Major revision remarks:
1. Title: “Deep neural networks” is quite general expression of the neural network architectures, but not limited to a shallow ONE, including dense (or fully connected) hidden layers whose boolean innerproduct is only under consideration of this study. The title should be reformulated to a more correct representation of the methods.
2. Abstract: Keep the journal guidelines for structured abstracts, including virtual sections Background, Methods, Results, Conclusions. I note the following inconsistencies in the abstract:
- Aims (or primary hypothesis) of the study are not properly defined.
- Missing information on the Materials: definition of the input data and planning of the experimental/simulation study.
- Missing numerical results.
- Conclusions NOT supported by the results.
3. The structure of the text is not following the journal’s recommendations for research articles, including major sections: 1. Introduction, 2. Materials and Methods, 3. Results, 4. Discussion. The article should be formatted accordingly with special attention to section “2. Materials and Methods”. Information about section 2.1 Materials is completely missing.
4. Section Introduction is insufficient. It refers only 15 references, while the number of articles using deep neural networks is progressively increasing in the last 2 years. The authors are required to considerably extend their Introduction. Furthermore, the list of References is ancient, including most studies before 2000. This is not representative to the state-of-the-art research and indicates insufficient knowledge in the field, including also unspecified information on similar (or close field) experiments as in this study.
5. Aims of the study are not properly defined in the last paragraph of Introduction.
6. Methods: The referenced methodological background [16-19] is of studies from 2012, 1989, 2001, 1969, which is too far behind current deep network technologies. It seems that the methods are not up to date and do not present interest for publication.

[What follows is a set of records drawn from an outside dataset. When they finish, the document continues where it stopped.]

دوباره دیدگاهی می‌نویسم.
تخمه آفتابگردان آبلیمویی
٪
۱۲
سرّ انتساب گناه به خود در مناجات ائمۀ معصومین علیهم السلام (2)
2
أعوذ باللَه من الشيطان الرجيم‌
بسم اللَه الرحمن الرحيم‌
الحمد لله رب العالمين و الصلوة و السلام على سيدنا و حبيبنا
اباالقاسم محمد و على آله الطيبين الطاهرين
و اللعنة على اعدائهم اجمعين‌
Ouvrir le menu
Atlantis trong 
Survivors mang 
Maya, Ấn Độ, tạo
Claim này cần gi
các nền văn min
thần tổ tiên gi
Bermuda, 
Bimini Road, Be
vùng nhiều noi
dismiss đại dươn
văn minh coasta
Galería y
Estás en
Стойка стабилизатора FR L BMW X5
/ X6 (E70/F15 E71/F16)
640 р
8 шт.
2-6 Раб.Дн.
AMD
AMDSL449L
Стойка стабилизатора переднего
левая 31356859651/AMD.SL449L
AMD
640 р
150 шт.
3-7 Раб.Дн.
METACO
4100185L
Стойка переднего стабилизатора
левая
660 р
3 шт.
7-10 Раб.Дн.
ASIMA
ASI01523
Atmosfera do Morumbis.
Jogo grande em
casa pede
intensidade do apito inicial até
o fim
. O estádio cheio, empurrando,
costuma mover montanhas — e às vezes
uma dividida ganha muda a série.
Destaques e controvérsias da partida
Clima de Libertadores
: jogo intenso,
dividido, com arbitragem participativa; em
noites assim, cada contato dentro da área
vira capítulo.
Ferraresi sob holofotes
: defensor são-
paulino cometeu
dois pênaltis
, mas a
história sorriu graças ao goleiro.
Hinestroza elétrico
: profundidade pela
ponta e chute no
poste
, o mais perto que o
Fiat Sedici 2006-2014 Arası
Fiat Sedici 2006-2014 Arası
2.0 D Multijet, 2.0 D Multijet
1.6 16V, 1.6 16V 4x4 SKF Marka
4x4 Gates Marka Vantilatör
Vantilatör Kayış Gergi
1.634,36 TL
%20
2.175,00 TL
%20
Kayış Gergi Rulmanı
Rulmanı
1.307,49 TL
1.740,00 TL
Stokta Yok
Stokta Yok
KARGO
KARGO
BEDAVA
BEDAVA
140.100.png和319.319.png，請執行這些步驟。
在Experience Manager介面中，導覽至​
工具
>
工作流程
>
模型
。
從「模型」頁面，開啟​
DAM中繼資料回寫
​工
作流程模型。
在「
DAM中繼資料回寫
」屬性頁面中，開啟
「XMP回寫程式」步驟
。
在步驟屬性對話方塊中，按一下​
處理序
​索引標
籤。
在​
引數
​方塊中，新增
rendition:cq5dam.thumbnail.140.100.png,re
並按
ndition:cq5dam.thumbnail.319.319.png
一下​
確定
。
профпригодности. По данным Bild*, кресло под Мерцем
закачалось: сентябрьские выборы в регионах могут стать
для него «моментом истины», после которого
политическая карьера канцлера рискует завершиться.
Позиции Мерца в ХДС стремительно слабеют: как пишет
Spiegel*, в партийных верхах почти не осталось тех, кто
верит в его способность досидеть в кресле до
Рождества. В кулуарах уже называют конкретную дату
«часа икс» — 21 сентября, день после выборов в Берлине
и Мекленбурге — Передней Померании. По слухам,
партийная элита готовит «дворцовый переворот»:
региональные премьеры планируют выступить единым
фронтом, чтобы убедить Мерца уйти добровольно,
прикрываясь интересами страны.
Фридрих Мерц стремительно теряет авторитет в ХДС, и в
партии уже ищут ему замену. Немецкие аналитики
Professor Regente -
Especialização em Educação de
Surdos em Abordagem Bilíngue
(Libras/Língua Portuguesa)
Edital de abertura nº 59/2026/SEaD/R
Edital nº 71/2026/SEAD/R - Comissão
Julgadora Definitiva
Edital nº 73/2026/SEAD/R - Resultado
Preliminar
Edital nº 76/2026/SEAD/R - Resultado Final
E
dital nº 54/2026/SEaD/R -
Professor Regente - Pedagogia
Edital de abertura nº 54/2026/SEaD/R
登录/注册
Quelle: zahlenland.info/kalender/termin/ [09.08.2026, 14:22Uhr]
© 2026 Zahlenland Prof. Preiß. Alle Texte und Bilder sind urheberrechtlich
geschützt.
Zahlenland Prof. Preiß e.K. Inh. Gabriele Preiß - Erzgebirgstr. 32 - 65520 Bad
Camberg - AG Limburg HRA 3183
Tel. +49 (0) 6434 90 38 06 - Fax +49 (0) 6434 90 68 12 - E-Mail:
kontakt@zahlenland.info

7. Page 2: “All fully connected architectures described here can be found in [? ].” -> Missing reference.
8. How do you consider the activation function of the hidden layer? How the results would change if different activation functions are used?
9. How do you consider the pooling and drop-out layers, which are typically connected in the neural architecture after the fully connected (or convolutional) layers?
10. How do you answer the common and most important question: “What is the importance of the input layer features?”
11. The term “Exact Architecture” is confusing. “Exact” is linked to the result but not to the “architecture”. Better use “convolutional layer architecture” or something that better describes the real architecture. Similar comment could be also linked to “disjunctive normal form (DNF) architecture”, which corresponds to dense neural architecture (but with untcommon name).
12. Section “2.1.1. Exact Architecture” -> the term “fitting exactly solution” is indefinite.
13. Section “2.2.1. Paritally Connected First Hidden Layer” -> The authors convert the task for 2D convolution while 1D convolution (commonly used for signal processing) would be quite mote comprehensive and simple example, so that 1D kernel closely corresponds to the 1D units in fully connected (dense) layers. Justify the reason for this complication.
14. Section Materials and Methods: Missing definition of the experiments/simulations and metrics for performance evaluation.
15. Section Materials and Methods: Missing definition of the input data.
16. Page 6: “Before we describe the results found …… is used or more precisely all possible examples will be used. As learning algorithm stochastic gradient descent (SGD) with Nestorov-momentum and an adaptive learning rate is applied.” -> The whole paragraph represents methodological settings and it is relevant to be presented in Methods. A lot of methodological details and data are, however, omitted so that the experiment is not reproducible.
17. Page 6: “The parity function is notorious for being very hard to learn with back-propagation and the results of our experiments confirm this expectation to some extent.” -> Justify this fact with appropriate references and information.
18. Figure 7: The content of the x-axis of the upper figure is unknown (the notation “per 20 epochs” is unknown). The caption “For each architecture 100 trials were performed.” -> Not corresponding to the results in the upper subplot. The curve seems as a training curve of one model.
19. Figure 7: The derivation and content of the bottom subplot is unclear.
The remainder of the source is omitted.